In the case of Henry James‘s awe-inspiring portrait of words – The Portrait of a Lady, a wholly different polemics unfolds amidst the set of common themes of the very same milieu which Wharton with a tasteful irony deprived of its illusional innocence. In this timeless classic, James decided to take a close look at a life of a young, intelligent woman endowed with purpose, ideas and ambition, and scrutinize it under the magnifying glass of independence and inheritance that hugely influence all the major decisions of the passionate and high-spirited Isabel Archer.
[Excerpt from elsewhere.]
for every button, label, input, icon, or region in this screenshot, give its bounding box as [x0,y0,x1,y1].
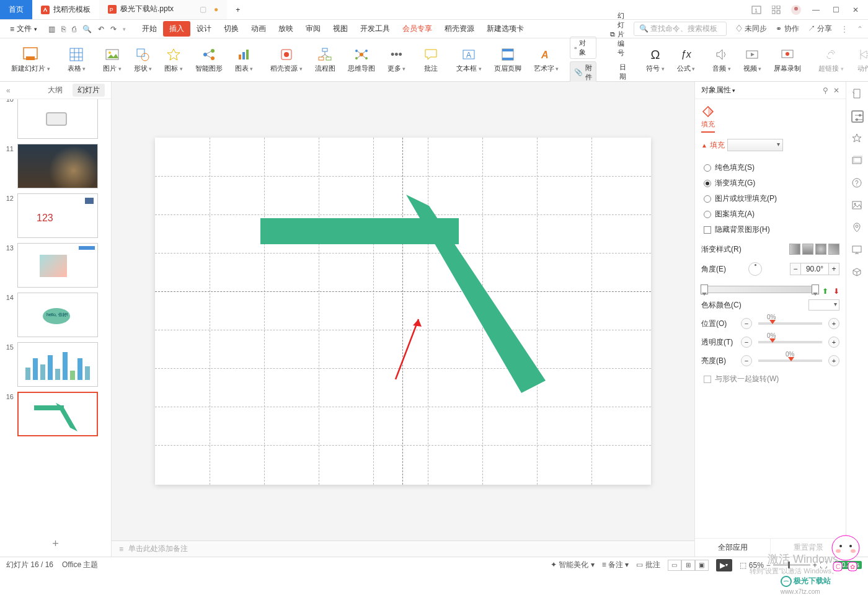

Themes highly relevant for the confused age we live in pervade James’s story through and through. Where Wharton’s heroines blatantly hunt for a rich husband to use who will secure them with a position within the poisonous circle of their equally rich acquaintances, in James’s novel we witness repeatedly how Isabel Archer stubbornly adheres to her idea of perfect independence to the point of being so blinded by its glow that she desperately gropes about in an attempt to steady her balance, and in that moment of perplexed sensations she grabs the very thing which will prove to be her finest undoing. Her initial fear of the imposing burdens brought along by the convention of commitment and love, and her outright refusal of a devoted man’s heart which comes in a recurrent pattern on multiple occasions eventually lead her to a place where she is forced to admit, though still but unwillingly through the lens of a wounded pride, that she traded permanence, stability, safety and loyalty for the exhilarating taste of the new, exotic and momentary, and she sees her young life running through her fingers in trickles of treacherous quicksand.

One does not have to look far for evidence how the progressive destruction of family is bringing about the inevitable decay of society as a whole since its most essential nucleus existing and supporting it from times immemorable is being dismantled and scorned. It is why I think that all the themes presented by James and Wharton in their masterworks – the social problems and the cobweb of interpersonal relationships, the true, hideous face of material craze and the importance of a marriage built upon mutual sincerity, loyalty and devotion – are as crucial for the present reader as ever before, providing an unparalleled clarity of insight and great wisdom that is offered to be applied as a remedy to the malady of cynicism that burrowed its claws into the neck of our times, if only we were willing enough to take responsibility and make use of it.